Well as for "everything else" that's the rest of the main board, optical drive, and a hard drive. The optical drive is rated at 1.5A on the 5V rail and 2.5A on the 12v rail so another 30 watts on the 12V. The hard drive is rated at .7 on the 5V and .75 on the 12V. So another 9 watts on the 12. So we're up to roughly 129 Watts on the 12 rail. That doesn't sound like I'm pushing the 160 all that far to me.
Never said it did. You're missing what I said. My focus was case size and not power output. My case size went from an itx, to a micro-atx because of cpu power needs but no bigger than a micro-atx because I've hit a size limitation.
As I explained above, what I meant by 'minimal power' was to describe a situation where every watt counts. Not that I was USING minimal power, but that the smallest change in power draw can hurt. This is my first time operating on a budget when it comes to power.
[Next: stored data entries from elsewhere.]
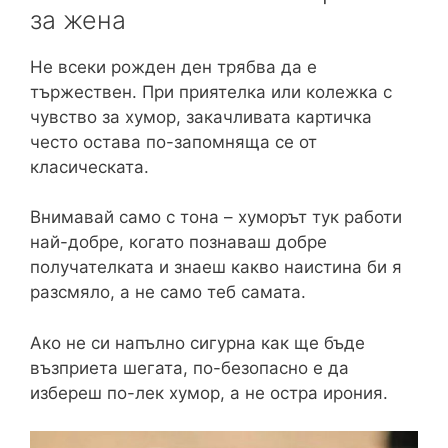
за жена
Не всеки рожден ден трябва да е
тържествен. При приятелка или колежка с
чувство за хумор, закачливата картичка
често остава по-запомняща се от
класическата.
Внимавай само с тона – хуморът тук работи
най-добре, когато познаваш добре
получателката и знаеш какво наистина би я
разсмяло, а не само теб самата.
Ако не си напълно сигурна как ще бъде
възприета шегата, по-безопасно е да
избереш по-лек хумор, а не остра ирония.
Like Apollo 13 I guess...
My Micro-atx case is just over 3 inches tall (the CPU fan touches the case top) and the power supply space is only 2 inches wide while it's about 4 inches deep. The M2 fits exactly in this space with no room to spare other than height. The other power supplies looked like they were modeled after a typical ATX power supply and would by far not fit. For example, the dimensions of the opus 150 is 4 inches by 5 inches and I'd have to make some kind of external enclosure for it to use it.
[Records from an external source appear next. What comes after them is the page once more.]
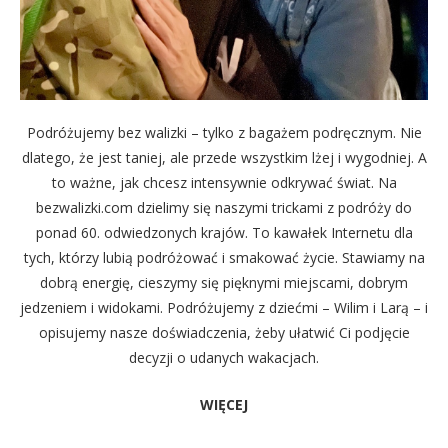
Podróżujemy bez walizki – tylko z bagażem podręcznym. Nie
dlatego, że jest taniej, ale przede wszystkim lżej i wygodniej. A
to ważne, jak chcesz intensywnie odkrywać świat. Na
bezwalizki.com dzielimy się naszymi trickami z podróży do
ponad 60. odwiedzonych krajów. To kawałek Internetu dla
tych, którzy lubią podróżować i smakować życie. Stawiamy na
dobrą energię, cieszymy się pięknymi miejscami, dobrym
jedzeniem i widokami. Podróżujemy z dziećmi – Wilim i Larą – i
opisujemy nasze doświadczenia, żeby ułatwić Ci podjęcie
decyzji o udanych wakacjach.
WIĘCEJ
Advanced programmability doesn't have any place in my setup. I need an on/off with the car controller and any old capasitor/relay trigger setup will do. Others may need it complicated, but I do not.
If the M2 won't power my system, then I'll upgrade it. I don't have any problem with that. I just thought I got the right tool for the job and it seems like I actually did only I didn't set it up right. My cable shipped already so that problem will be resolved soon.
I have my wired in place of the power button and don't use the power button at all.
My situation is that the M2 does not throw it's switch sometimes... or maybe it does, but the PC isn't getting enough juice to respond.
Thanks though, I appreciate the input!
people in these forums miss what you say ALL the time it seems. did you figure out what controller your going with?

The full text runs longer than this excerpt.